◆ **What you are asked to do**: Restate each record exactly as it was written.

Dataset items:
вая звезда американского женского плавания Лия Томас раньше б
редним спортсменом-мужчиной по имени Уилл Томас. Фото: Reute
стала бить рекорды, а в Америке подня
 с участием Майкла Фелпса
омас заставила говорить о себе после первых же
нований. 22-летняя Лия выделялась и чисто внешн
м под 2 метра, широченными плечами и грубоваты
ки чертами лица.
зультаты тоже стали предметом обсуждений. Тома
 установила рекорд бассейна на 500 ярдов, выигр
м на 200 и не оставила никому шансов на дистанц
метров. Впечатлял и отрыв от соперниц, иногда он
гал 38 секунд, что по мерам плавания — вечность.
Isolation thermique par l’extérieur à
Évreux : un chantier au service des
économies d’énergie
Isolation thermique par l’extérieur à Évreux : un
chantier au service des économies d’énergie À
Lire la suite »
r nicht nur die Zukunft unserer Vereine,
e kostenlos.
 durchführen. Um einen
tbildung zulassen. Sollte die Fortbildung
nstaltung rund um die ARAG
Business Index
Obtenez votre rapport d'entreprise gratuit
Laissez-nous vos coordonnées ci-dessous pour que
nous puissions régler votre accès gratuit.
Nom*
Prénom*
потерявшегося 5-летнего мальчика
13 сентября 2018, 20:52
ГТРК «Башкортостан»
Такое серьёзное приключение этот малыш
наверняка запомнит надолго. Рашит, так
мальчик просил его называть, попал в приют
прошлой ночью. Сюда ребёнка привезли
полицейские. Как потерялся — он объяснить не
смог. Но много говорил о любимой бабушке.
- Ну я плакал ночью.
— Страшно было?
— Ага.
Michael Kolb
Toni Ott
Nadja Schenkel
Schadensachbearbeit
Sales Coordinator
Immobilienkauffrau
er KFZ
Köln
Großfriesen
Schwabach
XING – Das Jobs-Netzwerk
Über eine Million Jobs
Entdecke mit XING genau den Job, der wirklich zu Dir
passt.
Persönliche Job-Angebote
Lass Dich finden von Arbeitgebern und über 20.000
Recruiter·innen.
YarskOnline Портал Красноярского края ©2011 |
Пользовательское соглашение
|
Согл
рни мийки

◆ **Exercise response**:
вая звезда американского женского плавания Лия Томас раньше б
редним спортсменом-мужчиной по имени Уилл Томас. Фото: Reute
стала бить рекорды, а в Америке подня
 с участием Майкла Фелпса
омас заставила говорить о себе после первых же
нований. 22-летняя Лия выделялась и чисто внешн
м под 2 метра, широченными плечами и грубоваты
ки чертами лица.
зультаты тоже стали предметом обсуждений. Тома
 установила рекорд бассейна на 500 ярдов, выигр
м на 200 и не оставила никому шансов на дистанц
метров. Впечатлял и отрыв от соперниц, иногда он
гал 38 секунд, что по мерам плавания — вечность.
Isolation thermique par l’extérieur à
Évreux : un chantier au service des
économies d’énergie
Isolation thermique par l’extérieur à Évreux : un
chantier au service des économies d’énergie À
Lire la suite »
r nicht nur die Zukunft unserer Vereine,
e kostenlos.
 durchführen. Um einen
tbildung zulassen. Sollte die Fortbildung
nstaltung rund um die ARAG
Business Index
Obtenez votre rapport d'entreprise gratuit
Laissez-nous vos coordonnées ci-dessous pour que
nous puissions régler votre accès gratuit.
Nom*
Prénom*
потерявшегося 5-летнего мальчика
13 сентября 2018, 20:52
ГТРК «Башкортостан»
Такое серьёзное приключение этот малыш
наверняка запомнит надолго. Рашит, так
мальчик просил его называть, попал в приют
прошлой ночью. Сюда ребёнка привезли
полицейские. Как потерялся — он объяснить не
смог. Но много говорил о любимой бабушке.
- Ну я плакал ночью.
— Страшно было?
— Ага.
Michael Kolb
Toni Ott
Nadja Schenkel
Schadensachbearbeit
Sales Coordinator
Immobilienkauffrau
er KFZ
Köln
Großfriesen
Schwabach
XING – Das Jobs-Netzwerk
Über eine Million Jobs
Entdecke mit XING genau den Job, der wirklich zu Dir
passt.
Persönliche Job-Angebote
Lass Dich finden von Arbeitgebern und über 20.000
Recruiter·innen.
YarskOnline Портал Красноярского края ©2011 |
Пользовательское соглашение
|
Согл
рни мийки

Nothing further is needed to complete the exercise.